Diversidades en la defensa del cuerpo: nuevas pistas sobre el sistema inmune

NewsITe
Una investigación internacional arrojó nueva luz sobre una vieja sospecha de la medicina: el sistema inmunológico no funciona de la misma manera en hombres y mujeres. Un trabajo publicado en la revista científica The American Journal of Human Genetics identificó más de 1.000 “interruptores” genéticos que regulan de forma distinta las células inmunes según el sexo, lo que se traduce en respuestas defensivas diferentes y en un riesgo desigual frente a ciertas enfermedades.
El estudio fue liderado por el Instituto Garvan de Investigación Médica y la Universidad de Nueva Gales del Sur, en Sídney, y analizó el ADN de más de 1,25 millones de células inmunológicas presentes en muestras de sangre de alrededor de 1.000 personas sanas. A partir de esa enorme base de datos, los especialistas pudieron mapear cómo se encienden y apagan genes específicos en células clave del sistema inmune de varones y mujeres.
Los resultados ayudan a explicar por qué las mujeres son mucho más propensas a desarrollar enfermedades autoinmunes, un grupo de trastornos en los que las propias defensas del organismo atacan tejidos sanos. Lupus, artritis reumatoidea y tiroiditis de Hashimoto son algunos ejemplos de patologías que, de acuerdo con la literatura médica, afectan de manera desproporcionada al sexo femenino.
Diferencias celulares y riesgo de enfermedades
Según detallan los autores, en los hombres se detectó una proporción mayor de monocitos, un tipo de glóbulo blanco que actúa como primera línea de defensa frente a agentes extraños. En estas células, la actividad genética se orienta sobre todo al mantenimiento celular básico y a la producción de nuevas proteínas, lo que sugiere un sistema inmune preparado para responder a agresiones iniciales.
En contraste, las mujeres mostraron niveles más altos de linfocitos B y T, células que conforman una defensa adaptativa más sofisticada, capaz de recordar patógenos que el organismo ya enfrentó. Su actividad genética se vincula fuertemente con procesos inflamatorios, lo que vuelve al sistema inmune femenino más reactivo y en permanente estado de alerta.
Esta hiperreactividad supone una ventaja frente a infecciones virales y bacterianas, ya que favorece una respuesta rápida y eficaz.
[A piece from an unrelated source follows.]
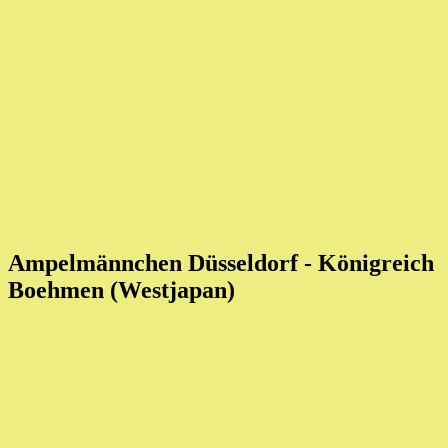
Ampelmännchen Düsseldorf - Königreich
Boehmen (Westjapan)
Sin embargo, también implica una mayor probabilidad de que, en determinados contextos, las células inmunes se desregulen y comiencen a atacar estructuras propias del cuerpo, dando lugar a enfermedades autoinmunes crónicas.
Impacto en diagnósticos y tratamientos
Para los especialistas, estos hallazgos refuerzan la necesidad de que la investigación biomédica contemple sistemáticamente el sexo y el género a la hora de diseñar estudios y analizar resultados. Históricamente, muchos trabajos clínicos se realizaron con poblaciones predominantemente masculinas o sin discriminar adecuadamente entre hombres y mujeres, lo que puede haber ocultado diferencias importantes en la forma en que se desarrollan y se tratan las enfermedades.
“El sistema inmunológico debe estudiarse teniendo en cuenta el género. Aunque sabemos que los sistemas inmunológicos de hombres y mujeres difieren, muchos estudios siguen pasando por alto estas diferencias, lo que puede limitar nuestra comprensión de las enfermedades y, en consecuencia, afectar las opciones de tratamiento”, destacó Seyhan Yazar, primer autor del trabajo.
Los investigadores consideran que comprender con mayor precisión cómo influyen estos “interruptores” genéticos en la respuesta inmune permitirá, en el futuro, avanzar hacia estrategias de prevención y terapias más personalizadas. A mediano plazo, se espera que este tipo de evidencia contribuya a ajustar dosis de medicamentos y a desarrollar fármacos que contemplen las particularidades biológicas de hombres y mujeres, con el objetivo de mejorar la eficacia y reducir efectos adversos.